The increase in soil CO2 efflux with temperature at the early stages (until the flowering and grain-filling stages) was caused in part by the promotion effect of temperature on root biomass production [34,35]. Root respiration is a major component of soil respiration, and the contribution of root respiration to the soil CO2 efflux can be very high: 50%–93% in arctic tundra [36], 35%–62% in boreal forests [37], and as high as 60% in farmlands [38]. Plant root respiration and root density usually reach the maximum at about the same time [39].

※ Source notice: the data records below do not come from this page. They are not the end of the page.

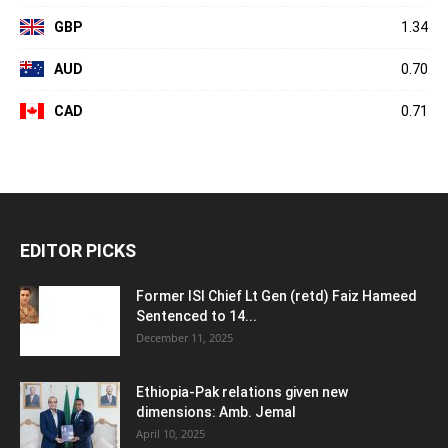
GBP
1.34
AUD
0.70
CAD
0.71
EDITOR PICKS
Former ISI Chief Lt Gen (retd) Faiz Hameed
Sentenced to 14...
December 11, 2025
Ethiopia-Pak relations given new
dimensions: Amb. Jemal
April 10, 2025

3.2. Diurnal Variation in Soil CO2 Efflux

We selected three sunny days, DOY 189, DOY 234, and DOY 260, which represented the flower bud differentiation stage, the flowering and grain-filling stages, and the mature stage, respectively, to demonstrate the daily variations in soil CO2 efflux, soil temperature, and water content (Figure 3). While there were strong diurnal soil temperature variations in all cases, no apparent diurnal soil water content changes were observed. The CO2 efflux responded dynamically to soil temperature: it was at the minimum at 5:00–8:00, increased gradually and reached the maximum at 15:00–18:00, and then decreased slowly. The trend was especially clear in the early and vigorous growing stages of the root zone (i.e., the 0 cm location). In addition, the CO2 efflux at the flowering and grain-filling stages (the peak growing season with the highest temperature) was significantly higher than that of the other periods. Thus, the diurnal CO2 efflux fluctuation was driven primarily by soil temperature changes. This is explained by the fact that root (autotrophic) and microbial (heterotrophic) activities are increased with temperature [40].
It was interesting to observe that the CO2 efflux generally lagged behind soil temperature during the early growing seasons, but was in pace with soil temperature in the late growing stages (Figure 3), which agreed with the report of Parkin and Kaspar [41] who observed a phase shift between soil CO2 efflux and soil temperature. Riveros-Iregui et al. [42] demonstrated that diurnal hysteresis between soil CO2 and soil temperature was controlled mainly by soil water content. Comparing with conditions at low water content levels, a larger amount of soil water resulted in a greater CO2 production rate but a lower CO2 diffusion rate [42].
Correlation analysis showed that there was a significant negative correlation between CO2 efflux and soil water content, an indication that high water content might have limited CO2 production and transport. There was a positive correlation between soil respiration and soil temperature in the row, especially at the early growing seasons, but the correlation became smaller with distance from crop row, and eventually disappeared at 24 and 35 cm away from the crop, especially at the mature stage (Table 3).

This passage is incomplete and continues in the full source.